> Exercise:
Transcribe every line from the one containing "Food Products" to the end of the listing, exactly as written, and leave out the pictures.

> Data to examine:

=== Begin Enclosure ===

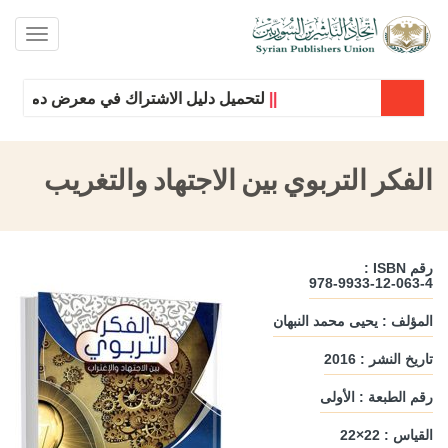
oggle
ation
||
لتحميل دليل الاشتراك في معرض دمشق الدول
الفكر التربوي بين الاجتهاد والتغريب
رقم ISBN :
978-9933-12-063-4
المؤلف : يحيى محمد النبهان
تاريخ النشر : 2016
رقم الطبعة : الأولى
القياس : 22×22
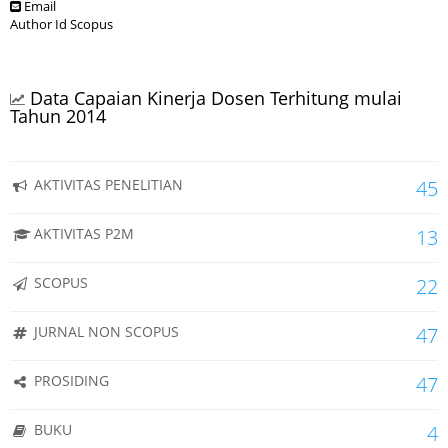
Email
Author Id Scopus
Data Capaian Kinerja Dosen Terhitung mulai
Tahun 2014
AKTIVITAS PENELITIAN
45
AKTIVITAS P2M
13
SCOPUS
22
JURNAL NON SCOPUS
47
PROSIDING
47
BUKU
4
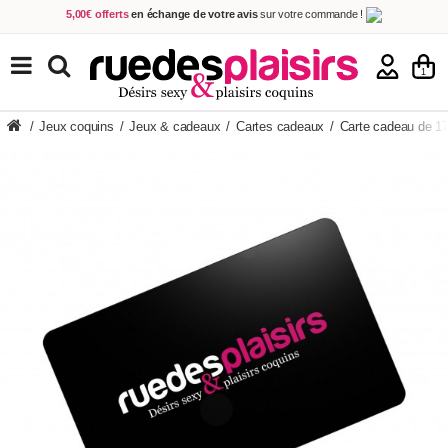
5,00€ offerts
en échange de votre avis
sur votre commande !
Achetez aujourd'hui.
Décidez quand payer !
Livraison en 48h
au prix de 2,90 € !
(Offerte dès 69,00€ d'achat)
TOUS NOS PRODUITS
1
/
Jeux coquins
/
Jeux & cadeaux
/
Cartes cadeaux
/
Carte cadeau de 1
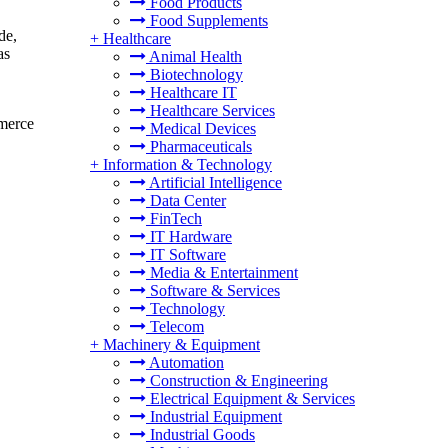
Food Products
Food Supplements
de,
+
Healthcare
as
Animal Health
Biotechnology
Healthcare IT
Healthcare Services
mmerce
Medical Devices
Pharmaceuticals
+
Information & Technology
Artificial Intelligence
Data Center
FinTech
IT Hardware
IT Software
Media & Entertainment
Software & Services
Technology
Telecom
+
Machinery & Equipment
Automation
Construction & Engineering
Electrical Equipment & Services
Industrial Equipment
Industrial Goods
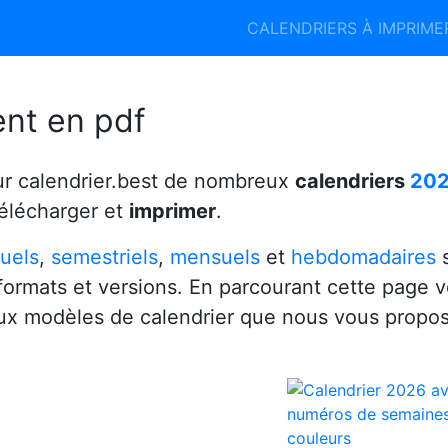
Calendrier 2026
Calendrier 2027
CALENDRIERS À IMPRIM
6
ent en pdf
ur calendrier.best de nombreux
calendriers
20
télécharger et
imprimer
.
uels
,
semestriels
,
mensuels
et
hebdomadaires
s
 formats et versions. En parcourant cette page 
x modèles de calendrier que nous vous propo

=== End Enclosure ===

> Result of this exercise:
Food Products
Food Supplements
de,
+
Healthcare
as
Animal Health
Biotechnology
Healthcare IT
Healthcare Services
mmerce
Medical Devices
Pharmaceuticals
+
Information & Technology
Artificial Intelligence
Data Center
FinTech
IT Hardware
IT Software
Media & Entertainment
Software & Services
Technology
Telecom
+
Machinery & Equipment
Automation
Construction & Engineering
Electrical Equipment & Services
Industrial Equipment
Industrial Goods
Calendrier 2026
Calendrier 2027
CALENDRIERS À IMPRIM
6
ent en pdf
ur calendrier.best de nombreux
calendriers
20
télécharger et
imprimer
.
uels
,
semestriels
,
mensuels
et
hebdomadaires
s
 formats et versions. En parcourant cette page 
x modèles de calendrier que nous vous propo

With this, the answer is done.